CUT A STRIP about 100mm wide off a new sheet of plywood, marking which side is the factory edge.
MAKE THE GUIDE using screws to secure a 250mm wide strip of 6mm plywood to the factory edge, then set the saw baseplate angle
to 45º and trim off the edge of the 6mm plywood.
CUT THE SPLIT BATTENS by measuring and marking a cut line 30mm from the edge of the plywood then clamp the cutting guide and run the circular saw along it to cut the hook strip for the hanging cleats.
Measure and mark further cut lines at 70mm intervals and clamp the guide to cut the battens.
Attach the battens
This garage storage system uses plywood split battens secured to the wall at 300mm intervals.
You’ll need 12 split battens to span the full width of a 3600mm wall.
To secure the split battens, mark level lines 300mm apart on the wall then mark the stud positions.
USE A STUD FINDER to locate the studs and check whether they are 450 or 600mm apart.
For a masonry wall, use a hammer drill and masonry bit to make holes for wall plugs a similar distance apart.

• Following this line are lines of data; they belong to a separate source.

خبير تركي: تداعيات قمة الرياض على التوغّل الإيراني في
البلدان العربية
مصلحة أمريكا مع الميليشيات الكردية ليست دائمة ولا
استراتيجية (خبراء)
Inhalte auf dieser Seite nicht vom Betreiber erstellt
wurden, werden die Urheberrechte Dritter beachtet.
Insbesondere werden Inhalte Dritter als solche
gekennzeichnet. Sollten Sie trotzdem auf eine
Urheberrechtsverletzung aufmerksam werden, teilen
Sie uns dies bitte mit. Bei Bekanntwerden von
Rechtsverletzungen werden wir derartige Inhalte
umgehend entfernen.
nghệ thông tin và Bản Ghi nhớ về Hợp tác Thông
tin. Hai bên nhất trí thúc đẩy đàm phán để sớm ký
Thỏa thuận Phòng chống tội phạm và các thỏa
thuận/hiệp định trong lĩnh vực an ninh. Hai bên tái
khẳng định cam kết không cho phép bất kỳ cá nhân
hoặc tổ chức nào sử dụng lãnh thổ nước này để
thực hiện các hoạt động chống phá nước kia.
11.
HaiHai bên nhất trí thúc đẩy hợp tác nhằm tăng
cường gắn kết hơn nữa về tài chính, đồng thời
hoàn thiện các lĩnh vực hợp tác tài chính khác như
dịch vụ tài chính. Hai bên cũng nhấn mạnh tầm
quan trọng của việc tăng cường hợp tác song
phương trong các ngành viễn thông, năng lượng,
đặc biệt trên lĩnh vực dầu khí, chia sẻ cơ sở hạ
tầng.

MAKE A CUTTING GUIDE to ensure perfectly consistent battens and to speed up the process, and another one to make the hanging cleats.
Cut an extra batten as a heavy-duty hook strip for the storage bins.

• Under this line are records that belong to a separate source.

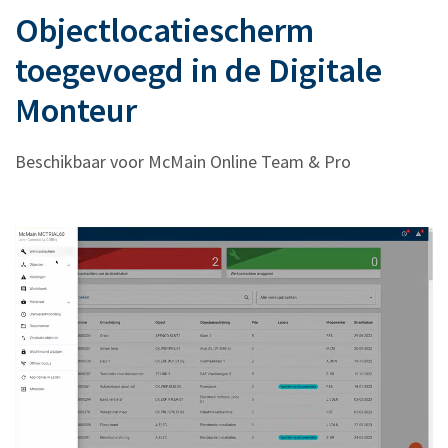
Objectlocatiescherm
toegevoegd in de Digitale
Monteur
Beschikbaar voor McMain Online Team & Pro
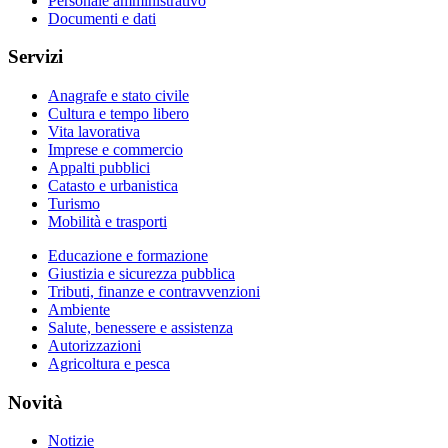
Personale amministrativo
Documenti e dati
Servizi
Anagrafe e stato civile
Cultura e tempo libero
Vita lavorativa
Imprese e commercio
Appalti pubblici
Catasto e urbanistica
Turismo
Mobilità e trasporti
Educazione e formazione
Giustizia e sicurezza pubblica
Tributi, finanze e contravvenzioni
Ambiente
Salute, benessere e assistenza
Autorizzazioni
Agricoltura e pesca
Novità
Notizie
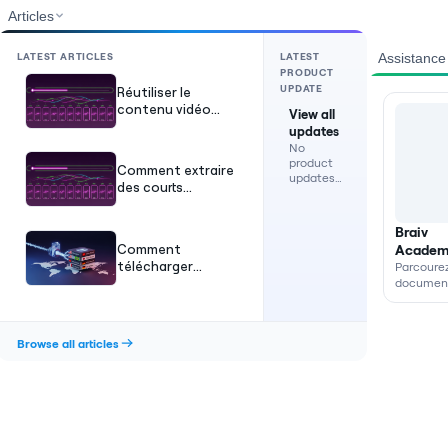
Articles
LATEST ARTICLES
LATEST
Assistance
PRODUCT
UPDATE
Réutiliser le
contenu vidéo
View all
avec l'IA :
updates
Transformez de
No
longues vidéos en
product
Comment extraire
courts métrages
updates
des courts
are
viraux
métrages d'une
currently
vidéo : Le guide
available.
Braiv
automatisé 2026
Comment
Academ
télécharger
Parcourez
automatiquement
document
les guide
les VOD Twitch
l'aide pro
sur YouTube
(Guide 2026)
Browse all articles
nt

TIP You won’t be able to use the cutting guide effectively for the last 250mm of the sheet, so use this offcut to make the shelves and bins.
Use a spirit level to mark a level line 250mm up from the floor and continue this line for the full width
of the wall. Measure up from this line to mark 300mm intervals at each end of the wall then flick a chalkline to show the positions of the split battens.
Use a stud finder to locate a stud then drill a series of 1.5mm diameter holes to find its exact width. Mark the centre of the stud then use a spirit level to draw plumb lines at 450mm or 600mm intervals from this mark to show the centres of the other studs.
Measure the width of the wall that you plan to use for the storage system, then cut the split battens to length. Align the base of each split batten with the marked line, drill and countersink pilot holes at the stud positions and secure with screws.